Is it easier to add muscle mass when you have reached your weight loss goals or while you are overweight?

Adding muscle will enhance your fat loss results, while giving you great definition and shape.

Muscle mass accumulation is very much part of your genetic disposition. We all have a muscle building set point, at which it is very difficult to build more once that threshold has been reached. You may notice that a lot of people who find it easier building muscle than others. We can in fact, do our best by using different strength training methods, combining that with the recommended amount of macros, supplements, rest and sleep. Of course, this all counts for something, and you will get results by doing this over time. It takes discipline, hard work and willpower to keep up the momentum, but it’s not impossible.

In saying that, basing this from my own experience and years of training, competing and dieting, I must point out how hard it was for me to diminish body fat whilst trying to build muscle. Being a female, there is also issues with hormone fluctuations, which doesn’t help the progress much either. In my case, the body fat decreased, but the strength and muscle size stalled. This is mainly due to the amount of fat that had to be eliminates, macro depletion, overtraining and life getting in the way. It’s completely normal. In an ideal world, training full time would allow progress to happen with ease. Unfortunately that’s not realistic for most people (but we can dream a little).
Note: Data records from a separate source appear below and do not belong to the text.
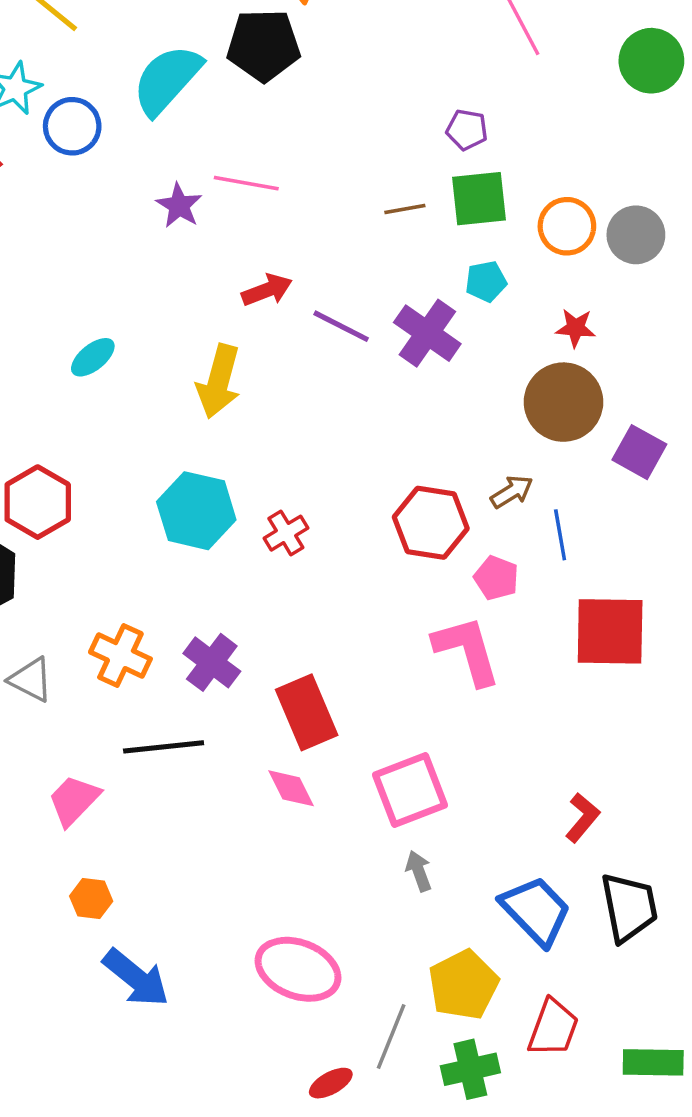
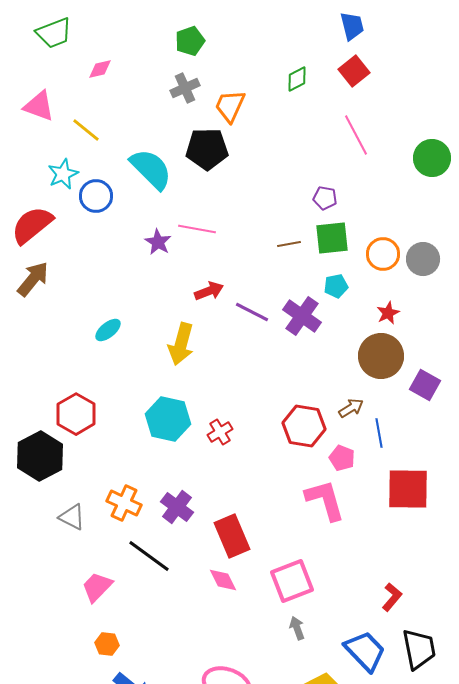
cyan semicircle: (167, 80) -> (151, 169), turned 93
red star: (576, 328) -> (388, 313), turned -30
black line: (164, 747) -> (149, 556), turned 42

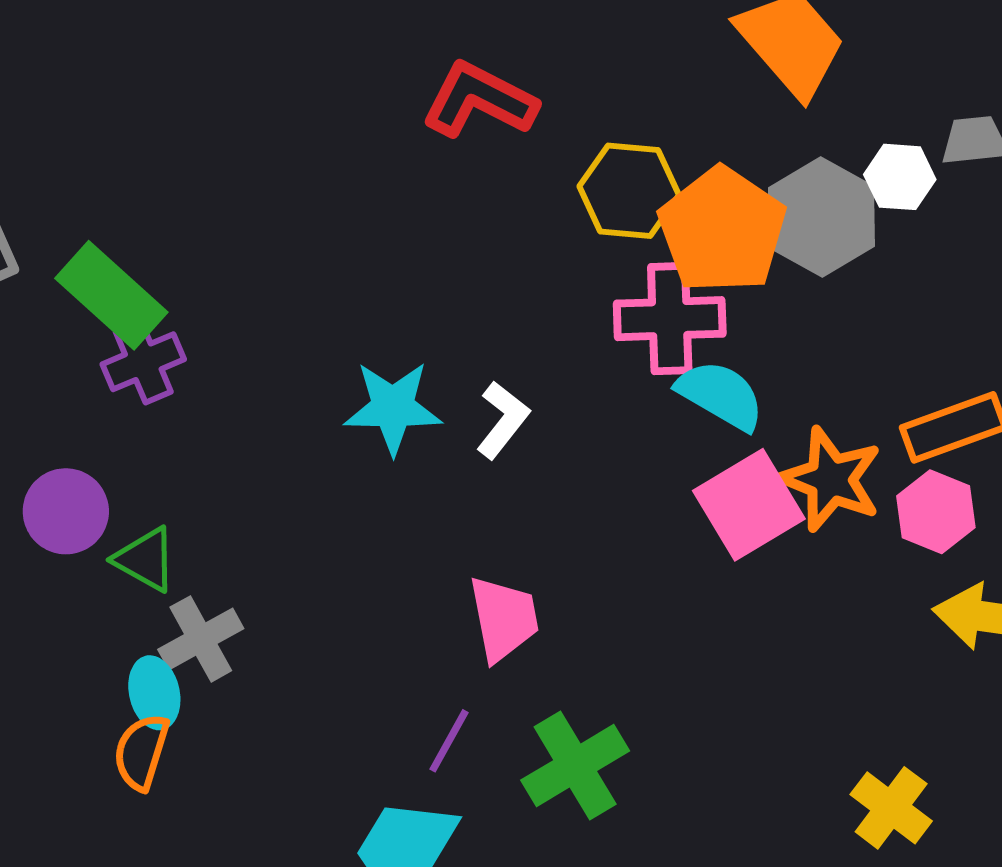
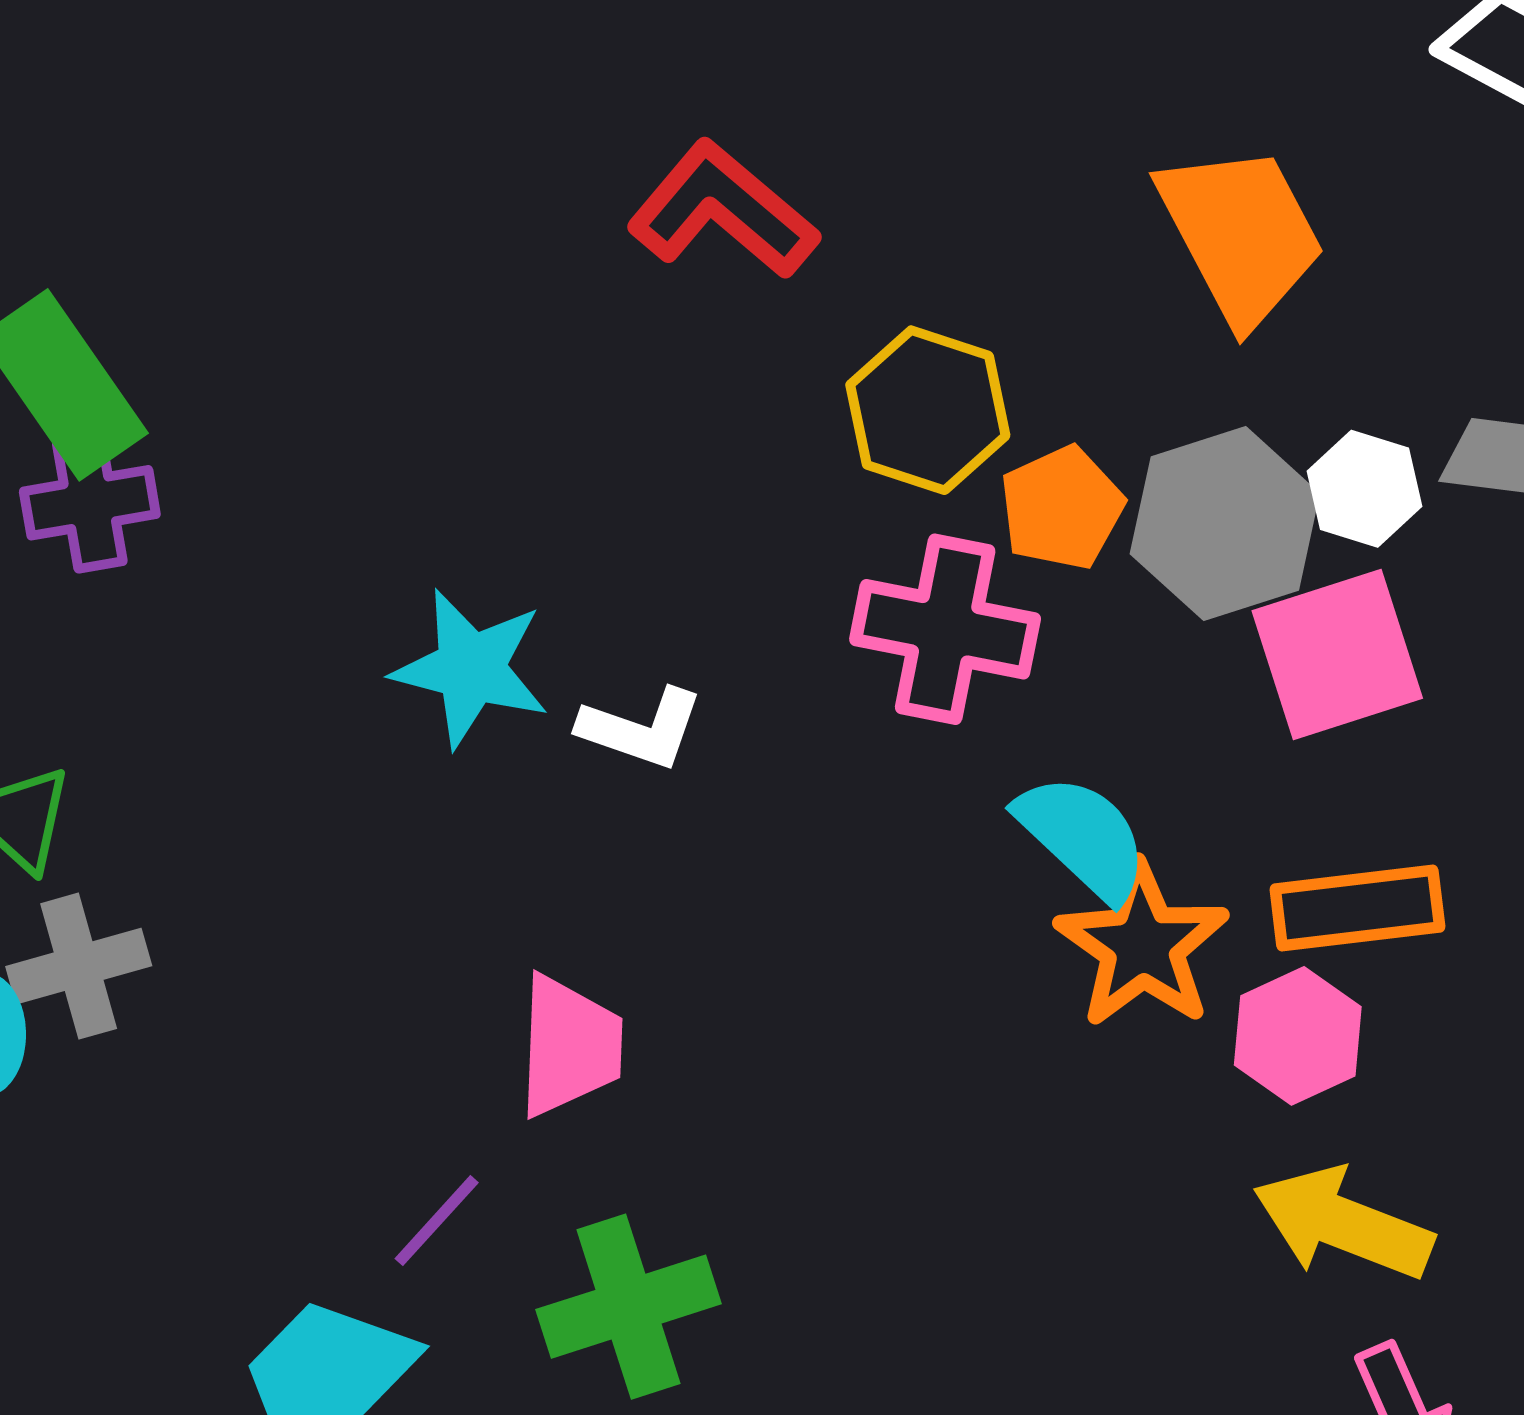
orange pentagon: (722, 230) -> (1062, 508), size x0.6
cyan semicircle: (721, 395) -> (1083, 837), moved
white L-shape: (503, 420) -> (641, 729), turned 58
pink square: (749, 505) -> (1337, 654), moved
To answer your question knowing what I do about strength training and weight loss, you could basically strength train as your method for weight loss. That way, you won’t need to wait until your so called weight loss has happened. It can happen at the same time as your muscle building phase.

Fat loss is achieved through the creation of negative energy balance (calorie deficit). This is through burning more calories than you consume.
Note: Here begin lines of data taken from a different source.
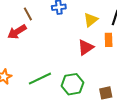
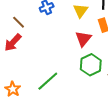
green hexagon: (73, 84) -> (91, 65), moved

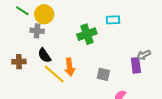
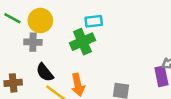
cyan rectangle: (113, 20) -> (94, 21), moved
green cross: (87, 34) -> (82, 42), moved

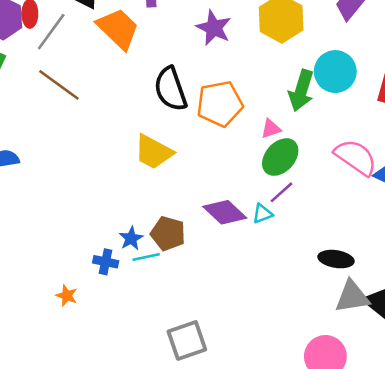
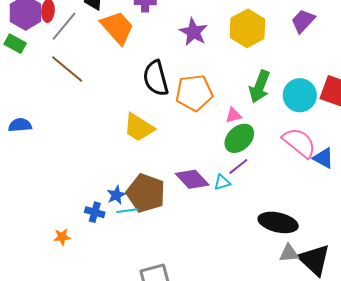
cyan circle: (335, 72) -> (300, 95), moved
brown pentagon: (168, 233) -> (146, 193), size x1.4
black ellipse: (336, 259) -> (278, 222), size x1.4
orange star: (67, 296) -> (62, 237), turned -30
gray triangle: (352, 297) -> (289, 253), size x0.7

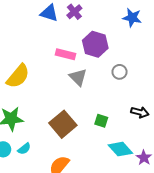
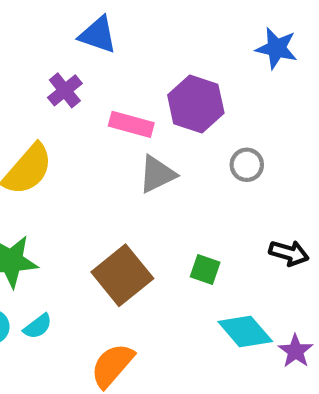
purple cross: (74, 12) -> (65, 90), moved
gray triangle: (78, 77) -> (157, 174), turned 48

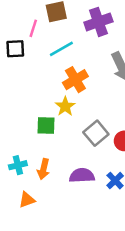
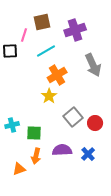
green square: (46, 126) -> (34, 133), moved
cyan cross: (18, 165) -> (12, 125), moved
orange arrow: (43, 169) -> (36, 156), moved

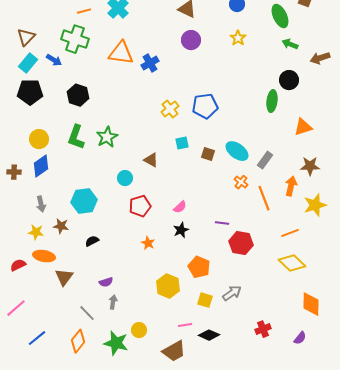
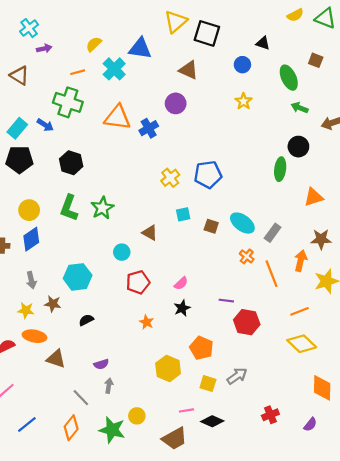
brown triangle: (26, 37) -> (19, 75), moved, turned -42
purple circle: (191, 40) -> (176, 103), moved
brown triangle: (64, 277) -> (56, 359), turned -48

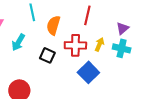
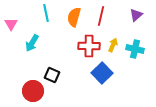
orange semicircle: (53, 25) -> (74, 17), moved
purple triangle: (123, 28) -> (136, 15), moved
black square: (47, 55) -> (52, 75), moved

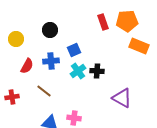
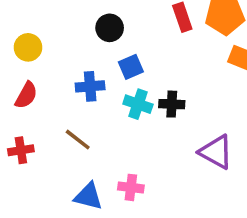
black circle: (50, 30) -> (110, 28), moved
red semicircle: (27, 66) -> (26, 95), moved
cyan cross: (78, 71) -> (138, 104), turned -35

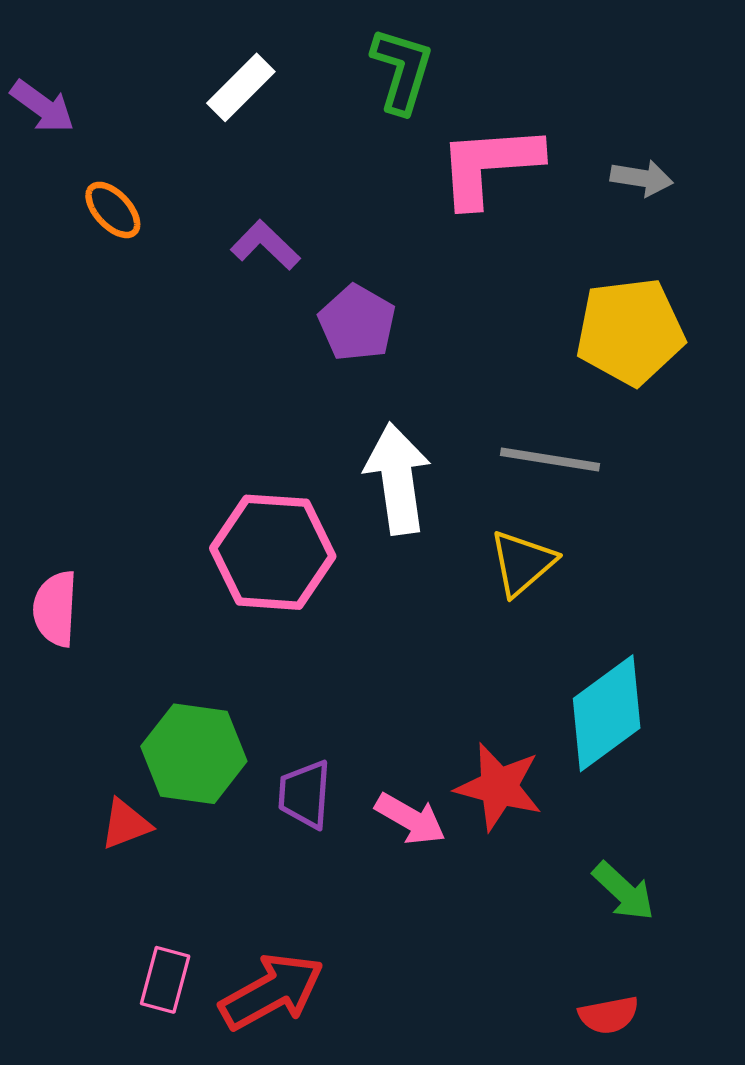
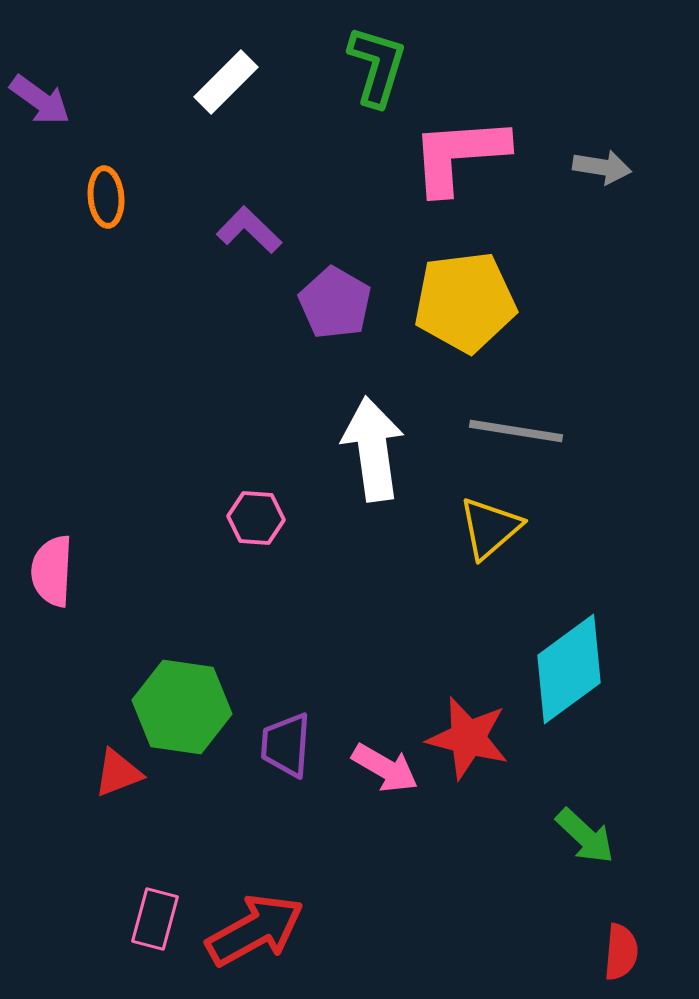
orange ellipse: (113, 210) -> (106, 197), turned 38
yellow pentagon: (630, 332) -> (465, 302), moved
pink hexagon: (273, 552) -> (256, 518), size x0.5
red semicircle: (609, 1015) -> (621, 952), moved, turned -74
The total amount of calories you burn during the day are dependent
on 3 factors:

  • Resting metabolic rate (RMR) being the calories burnt at rest
  • Activity Expenditure Thermogenesis (AEE) which are calories burnt during exercise
  • Non-Exercise Activity Thermogenesis (NEAT) is the calories you burn from all the activities other than your exercise, during the course of the day.

Most people resort to the fact that aerobic exercise is they key to weight loss. What cardio does is increase activity energy expenditure more than weight training, due to the fact that weight training is intermittent and includes rest periods.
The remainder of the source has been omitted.